To understand what CloudFront does if caching compressed objects is enabled for Brotli but not Gzip, replace the two compression formats with each other in the preceding example.

If the viewer does not support the compression format for which caching is enabled (the Accept-Encoding header in the viewer request doesn't contain the value for that format), CloudFront:

• Doesn't include the Accept-Encoding header in the cache key.

• Includes Accept-Encoding: identity in the corresponding origin request. The origin request doesn't include other values that were in the Accept-Encoding header sent by the viewer.

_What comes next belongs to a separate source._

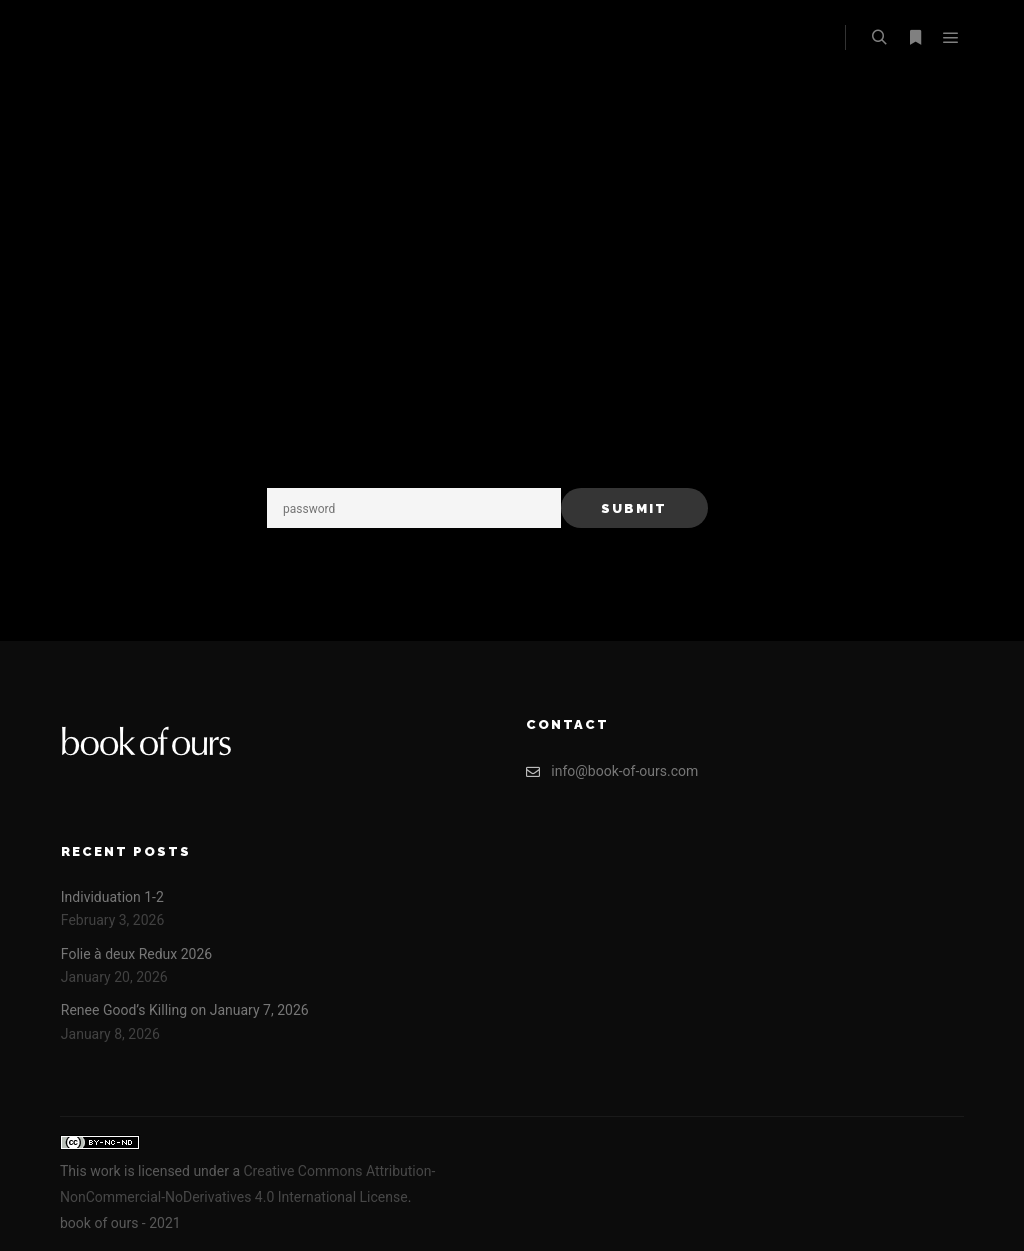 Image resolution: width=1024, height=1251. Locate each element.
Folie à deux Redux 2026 (136, 954)
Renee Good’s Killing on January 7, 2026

When caching compressed objects is disabled for both compression formats

When caching compressed objects is disabled for both compression formats, CloudFront treats the Accept-Encoding header the same as any other HTTP header in the viewer request. By default, it's not included in the cache key and it's not included in origin requests. You can include it in the headers list in a cache policy or an origin request policy the same as any other HTTP header.